Issuer Free Writing Prospectus
Filed pursuant to Rule 433
Registration No. 333-268907
January 23, 2023
QuantaSing Group Limited
![LOGO](https://capedge.com/proxy/FWP/0001193125-23-012977/g715255g0117221600576.jpg)
QuantaSing Group Limited, or our company, has filed a registration statement on Form F-1, including a prospectus, with the Securities and Exchange Commission, or the SEC, for the offering to which this free writing prospectus relates. Before you invest, you should read the prospectus in that registration statement and other documents our company has filed with the SEC for more complete information about our company and this offering. Investors should rely upon the prospectus and any relevant free writing prospectus for complete details. You may obtain these documents and other documents our company has filed for free by visiting EDGAR on the SEC web site at www.sec.gov. Alternatively, we or any underwriter or any dealer participating in the offering will arrange to send you the prospectus, if you request it, through the following contacts: Citigroup Global Markets Inc., at Broadridge Financial Solutions, 1155 Long Island Avenue, Edgewood, New York 11717, United States of America, by calling 1-800-831-9146 or via email: prospectus@citi.com; China International Capital Corporation Hong Kong Securities Limited, at 28th Floor, 350 Park Avenue, New York, NY 10022, United States of America, by calling 1-646-794-8800 or via email: g_prospectus@cicc.com.cn; US Tiger Securities, Inc., at 437 Madison Ave, 27th Floor, New York, NY 10022, United States of America, by calling 1-646-978-5241 or via email: tony.tian@ustigersecurities.com; CLSA Limited, at 18/F, One Pacific Place, 88 Queensway, Hong Kong; and/or Univest Securities, LLC, at 75 Rockefeller Plaza, Suite 1838, New York, NY 10019, United States of America, by calling 1-212-343-8888 or via email: info@univest.us. You may also access our company’s most recent preliminary prospectus dated January 13, 2023 which is included in Amendment No. 1 to our company’s registration statement on Form F-1, as filed on January 13, 2023, or Amendment No. 1, by visiting EDGAR on the SEC website at https://www.sec.gov/Archives/edgar/data/1932770/000119312523008410/d715255df1a.htm
The following information supplements and updates the information contained in our company’s preliminary prospectus included in Amendment No. 1, or the preliminary prospectus. This free writing prospectus reflects the following amendments that were made to the preliminary prospectus. All references to page numbers are to page numbers in the preliminary prospectus.

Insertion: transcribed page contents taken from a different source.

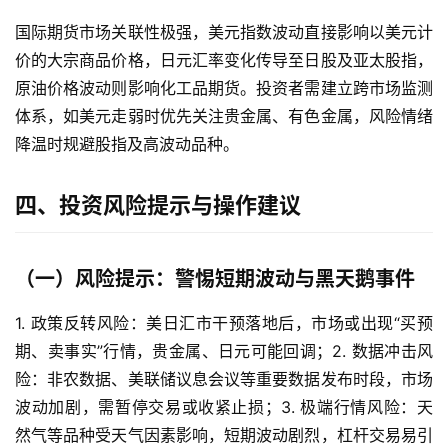
国际期货市场关联性极强，美元指数波动直接影响以美元计
价的大宗商品价格，日元汇率变化传导至日股及亚太股指，
原油价格波动则影响化工品期货。投资者需建立跨市场监测
体系，如美元走弱时优先关注贵金属、有色金属，风险情绪
降温时规避股指及高波动品种。
四、投资风险提示与操作建议
（一）风险提示：警惕短期波动与黑天鹅事件
1. 政策反转风险：美日汇市干预落地后，市场或出现“买预
期、卖事实”行情，贵金属、日元可能回调；2. 数据冲击风
险：非农数据、美联储议息会议等重要数据发布时段，市场
波动加剧，需暂停交易或收紧止损；3. 极端行情风险：天
然气等品种受天气因素影响，短期波动剧烈，杠杆交易易引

1. Amend the status of the Nasdaq’s listing approval for this offering by (i) amending the second sentence of the second paragraph on the cover page, the first sentence of the third column titled “Listing” in the table on page 20, the first sentence of the risk factor titled “An active trading market for our ordinary shares or the ADSs may not develop and the trading price for the ADSs may fluctuate significantly” on page 75, the second sentence of the second paragraph on page 213, and the fourth paragraph on page 224 as follows.
We have been approved to list the ADSs on the Nasdaq Global Market, under the symbol “QSG.”
(ii) amending the second sentence of the second paragraph under “Dividends” on page 219 as follows.
After we list the ADSs on the Nasdaq Global Market, we believe that the ADSs will be readily tradable on an established securities market in the United States and that we will be a qualified foreign corporation with respect to dividends paid on the ADSs.
2. Add the following as the second sentence of the ninth paragraph on the cover page, the second sentence of the first paragraph under the section titled “The Holding Foreign Companies Accountable Act” on page 14, and the second sentence of the last risk factor titled “The ADSs will be delisted and our shares and ADSs will be prohibited from trading in the over-the-counter market under the Holding Foreign Companies Accountable Act, if the PCAOB is unable to inspect or investigate completely auditors located in China for two consecutive years. The delisting of the ADSs, or the threat of their being delisted, may materially and adversely affect the value of your investment” on page 63.
Our auditor, PricewaterhouseCoopers Zhong Tian LLP, is an independent registered accounting firm based in mainland China.